Experts say Duterte's campaign has tapped into genuine popular outrage over disorder, crime and dysfunction in a developing nation
Philippine President Rodrigo Duterte has urged China to "temper" its behaviour in the South China Sea in a rare criticism of the Asian superpower over its programme of island-building in disputed waters.
China has alarmed and angered its neighbours by claiming dominion over most of the South China Sea and building a string of artificial islands and military airbases.
But the outspoken Duterte -- keen to court trade and investment from Beijing -- has mostly withheld criticism.
In a change of tone, Duterte said in a speech late Tuesday to business entrepreneurs that China had no right to claim airspace above man-made islands.
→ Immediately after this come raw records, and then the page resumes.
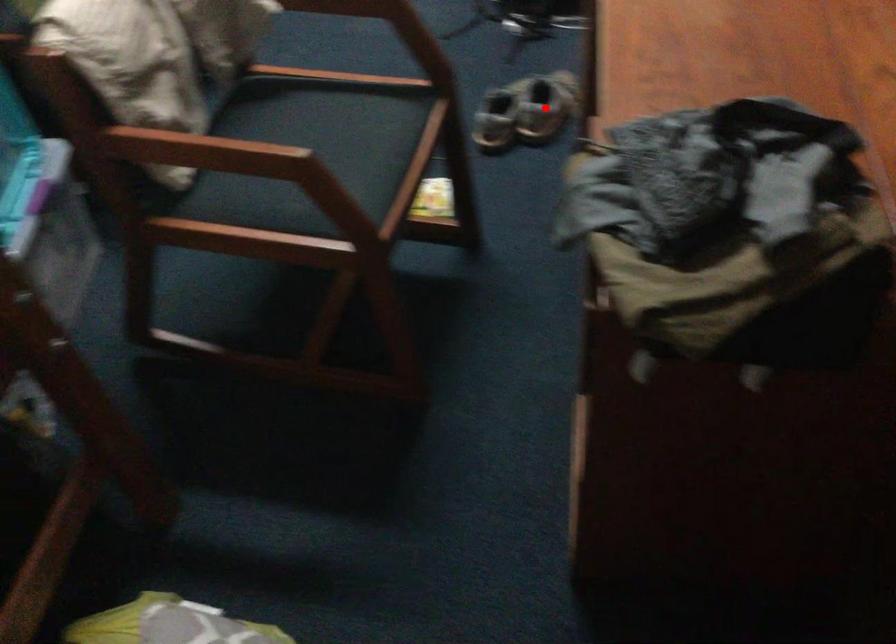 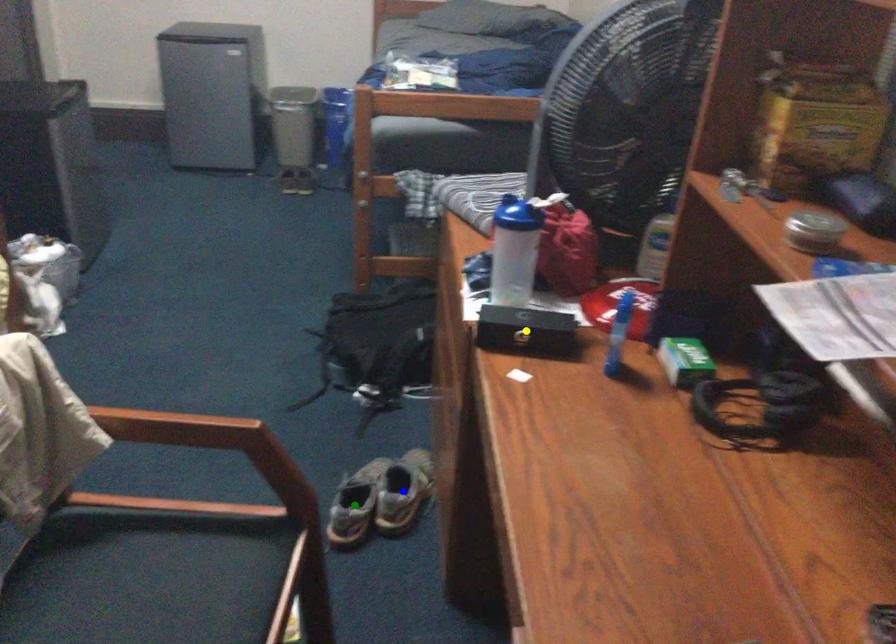 Question: I am providing you with two images of the same scene from different viewpoints. A red point is marked on the first image. You are given multiple points on the second image. Which point in image 2 is actually the same real-world point as the red point in image 1?

Choices:
 (A) green point
 (B) yellow point
 (C) blue point

Answer: (C) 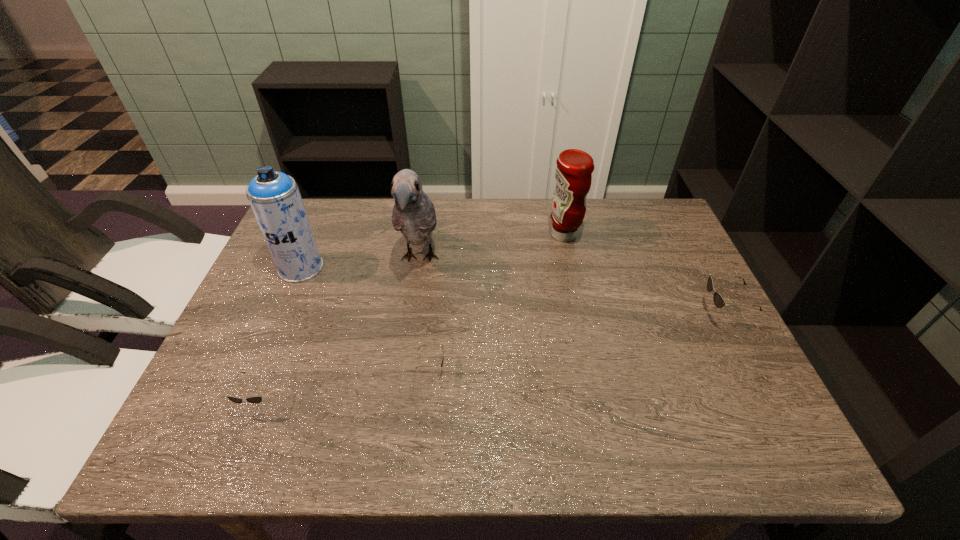 This screenshot has height=540, width=960. In order to click on free space between the condiment and the aerosol can in this screenshot , I will do `click(432, 252)`.

Locate an element on the screen. free space that is in between the second shortest sunglasses and the parrot is located at coordinates (340, 329).

Locate an element on the screen. vacant space in between the aerosol can and the leftmost sunglasses is located at coordinates (281, 334).

At what (x,y) coordinates should I click in order to perform the action: click on free space that is in between the second sunglasses from right to left and the parrot. Please return your answer as a coordinate pair (x, y). Looking at the image, I should click on (425, 314).

Where is `free spot between the parrot and the aerosol can`? This screenshot has width=960, height=540. free spot between the parrot and the aerosol can is located at coordinates point(360,263).

Locate an element on the screen. vacant area that lies between the parrot and the leftmost sunglasses is located at coordinates (340, 329).

Locate an element on the screen. This screenshot has height=540, width=960. empty space between the parrot and the fifth object from left to right is located at coordinates (492, 247).

Locate an element on the screen. Image resolution: width=960 pixels, height=540 pixels. free spot between the second sunglasses from left to right and the rightmost sunglasses is located at coordinates point(577,342).

You are a GUI agent. You are given a task and a screenshot of the screen. Output one action in this format:
    pyautogui.click(x=<x>, y=<y>)
    Task: Click on the empty location between the fourth tallest object and the aerosol can
    The image size is (960, 540).
    Given the screenshot: What is the action you would take?
    pyautogui.click(x=511, y=292)

Locate an element on the screen. This screenshot has height=540, width=960. free spot between the tallest sunglasses and the condiment is located at coordinates [x=642, y=275]. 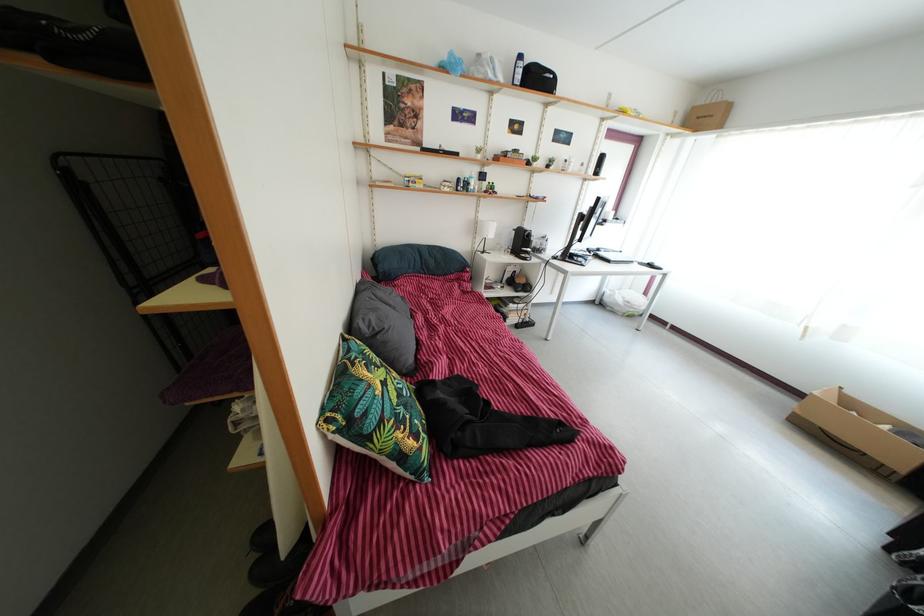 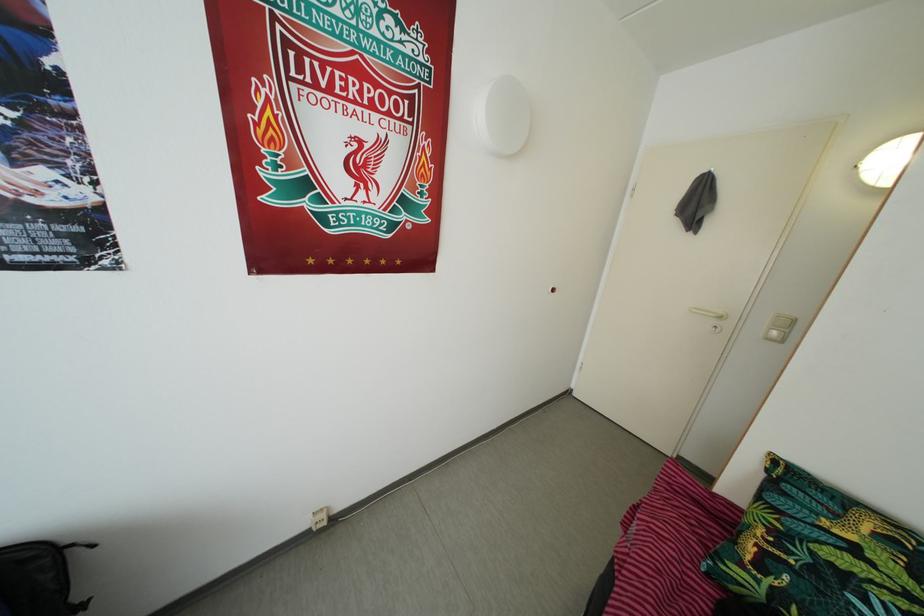 In the second image, find the point that corresponds to the point at 411,416 in the first image.

(820, 578) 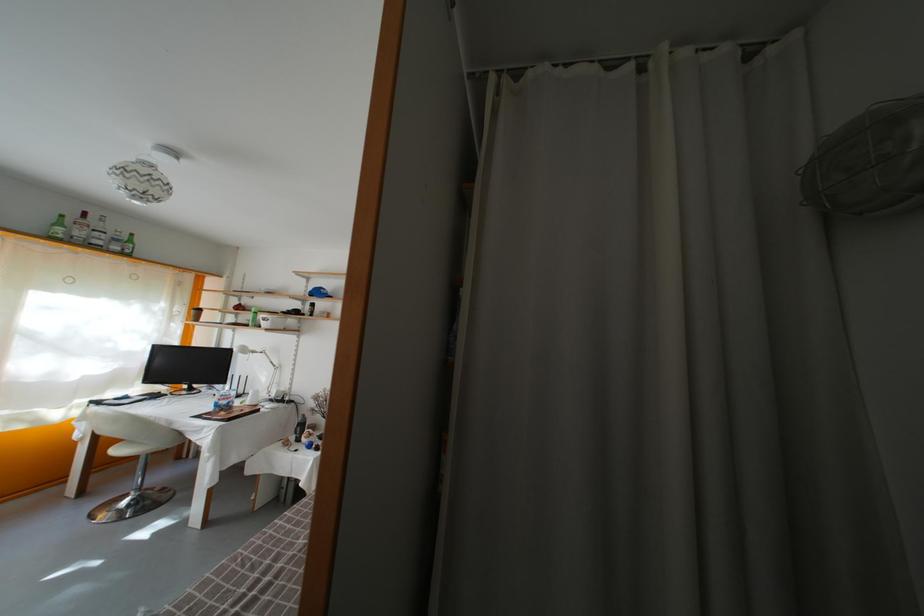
Philippine officials have claimed military pilots are repeatedly warned off by Beijing as their planes approach Philippine-held Thitu island, which lies beside a Chinese air base built on top of Subi Reef.
"You cannot create an island. It's man-made and you say that the air above this artificial island is yours," Duterte said, according to a transcript released by the presidential palace Wednesday.
"That is wrong because those waters are what (one) would consider international sea. And the right of innocent passage is guaranteed," said Duterte, who did not refer to any specific incident.
He added that he did not want to "quarrel" with China.
The comments follow allegations in May of Chinese harassment of Filipino troops at another South China Sea garrison.
Duterte's national security adviser Hermogenes Esperon told reporters at the time that the Philippines could go to war "if our people are hurt there".
There was no immediate response from the Chinese embassy in Manila.
In May China landed several combat aircraft -- including the long-range, nuclear-capable H-6K -- at another island airfield in the sea for the first time, triggering international concern.
Despite this, it has denied militarising the area, through which roughly a third of all global maritime trade passes.
An international maritime tribunal ruled early in Duterte's presidency in 2016 that China's claims to the area have no legal basis.
The Philippines is a military ally of the US, which says it is not taking sides in the various South China Sea territorial disputes.
However, the US navy has forcefully asserted its right to freedom of navigation in the area, repeatedly sailing close to the man-made islands and drawing Chinese protests.
Brunei, Malaysia, Taiwan and Vietnam also have claims in the sea.